# Coupled oscillators and Normal Modes

Consider we have a system consisting of 2 arbitrary masses and 3 arbitrary springs connecting them horizontally and between fixed walls, and we want to obtain the motion of each mass after we input some initial conditions ( but no driving force ).

After solving the two coupled differential equations that arose from the sittuation, we get that no matter which initial conditions we have, the chaotic motion of each mass is described simply by a linear combination of the two normal modes, with two different frequencies ( the normal modes happen to be sinusoidal because the restauring force is linear, making the ODEs linear, i suppose ).
But even though i can understand and follow all mathematical steps to derive such conclusion, i still lack a deep understanding and intuition into why the result holds.

So, I have two questions:

1 - Can anyone intuitively see why we can decompose such chaotic motion into a simple linear combination ?
Does this have anything to do with orthogonal basis of Function Spaces ( Vector space of functions ) ? I'm searching for a clear and simple mathematical or physical insight that allows us to understand that.
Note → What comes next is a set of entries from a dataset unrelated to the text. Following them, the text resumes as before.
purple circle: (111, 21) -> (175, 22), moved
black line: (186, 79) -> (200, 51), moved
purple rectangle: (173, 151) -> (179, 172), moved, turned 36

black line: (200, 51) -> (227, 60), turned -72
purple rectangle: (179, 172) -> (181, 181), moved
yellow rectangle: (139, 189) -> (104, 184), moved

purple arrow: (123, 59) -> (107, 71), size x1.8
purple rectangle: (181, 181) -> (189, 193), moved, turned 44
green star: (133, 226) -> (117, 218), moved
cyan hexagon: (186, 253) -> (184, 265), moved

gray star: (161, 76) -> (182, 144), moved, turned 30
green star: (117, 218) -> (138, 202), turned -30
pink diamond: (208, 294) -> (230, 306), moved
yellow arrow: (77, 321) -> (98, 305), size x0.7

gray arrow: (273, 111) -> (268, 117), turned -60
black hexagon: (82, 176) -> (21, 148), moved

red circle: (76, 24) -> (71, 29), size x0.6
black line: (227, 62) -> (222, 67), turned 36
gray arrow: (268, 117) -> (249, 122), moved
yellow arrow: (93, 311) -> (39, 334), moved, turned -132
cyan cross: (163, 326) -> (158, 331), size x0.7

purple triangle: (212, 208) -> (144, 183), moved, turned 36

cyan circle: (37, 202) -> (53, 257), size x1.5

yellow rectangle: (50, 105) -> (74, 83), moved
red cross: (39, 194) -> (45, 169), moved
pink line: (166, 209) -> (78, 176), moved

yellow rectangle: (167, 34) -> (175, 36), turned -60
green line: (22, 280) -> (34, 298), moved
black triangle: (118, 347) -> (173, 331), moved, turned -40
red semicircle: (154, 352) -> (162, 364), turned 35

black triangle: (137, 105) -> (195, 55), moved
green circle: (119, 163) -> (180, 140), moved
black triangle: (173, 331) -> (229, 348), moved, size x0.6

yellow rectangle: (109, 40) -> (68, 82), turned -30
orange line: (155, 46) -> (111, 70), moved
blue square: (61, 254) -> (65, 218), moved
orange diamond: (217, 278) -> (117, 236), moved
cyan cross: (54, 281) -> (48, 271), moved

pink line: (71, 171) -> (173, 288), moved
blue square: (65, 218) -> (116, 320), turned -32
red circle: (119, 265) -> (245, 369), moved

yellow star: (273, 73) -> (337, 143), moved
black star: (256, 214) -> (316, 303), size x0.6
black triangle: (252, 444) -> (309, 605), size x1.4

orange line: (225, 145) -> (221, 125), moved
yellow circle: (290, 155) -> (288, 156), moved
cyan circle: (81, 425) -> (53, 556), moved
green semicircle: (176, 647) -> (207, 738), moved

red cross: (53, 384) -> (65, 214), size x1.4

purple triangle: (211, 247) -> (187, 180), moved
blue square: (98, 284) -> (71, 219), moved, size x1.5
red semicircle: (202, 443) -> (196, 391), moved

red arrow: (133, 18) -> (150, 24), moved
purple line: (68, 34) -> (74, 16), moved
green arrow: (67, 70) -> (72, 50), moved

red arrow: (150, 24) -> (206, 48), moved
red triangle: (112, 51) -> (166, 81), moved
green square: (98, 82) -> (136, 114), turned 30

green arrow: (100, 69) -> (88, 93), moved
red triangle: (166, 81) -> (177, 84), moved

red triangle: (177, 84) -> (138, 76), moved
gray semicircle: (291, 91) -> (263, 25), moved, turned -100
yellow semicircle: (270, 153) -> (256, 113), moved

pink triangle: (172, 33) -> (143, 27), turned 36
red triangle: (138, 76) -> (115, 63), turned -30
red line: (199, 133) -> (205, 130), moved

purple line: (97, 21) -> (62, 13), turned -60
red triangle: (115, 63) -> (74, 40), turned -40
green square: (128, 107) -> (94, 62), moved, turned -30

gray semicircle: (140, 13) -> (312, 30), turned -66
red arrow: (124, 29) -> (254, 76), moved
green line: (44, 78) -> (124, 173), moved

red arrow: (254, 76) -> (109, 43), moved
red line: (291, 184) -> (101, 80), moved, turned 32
2 - Considering the previous question makes sense, is it true that the fact that the orthogonal basis is the cosine/sine one is due the restauring forces being linear ( and hence only the cosine/sine basis satisfies it ) ?

Because (as you say) the ODE is linear we have that if $\phi_i$ are all valid solutions then so is $$\sum_ia_i\phi_i$$ for any real $a_i$. You can convince yourself of this by substituting the sum into the ODE and showing it is satisfied assuming the $\phi_i$ are solutions.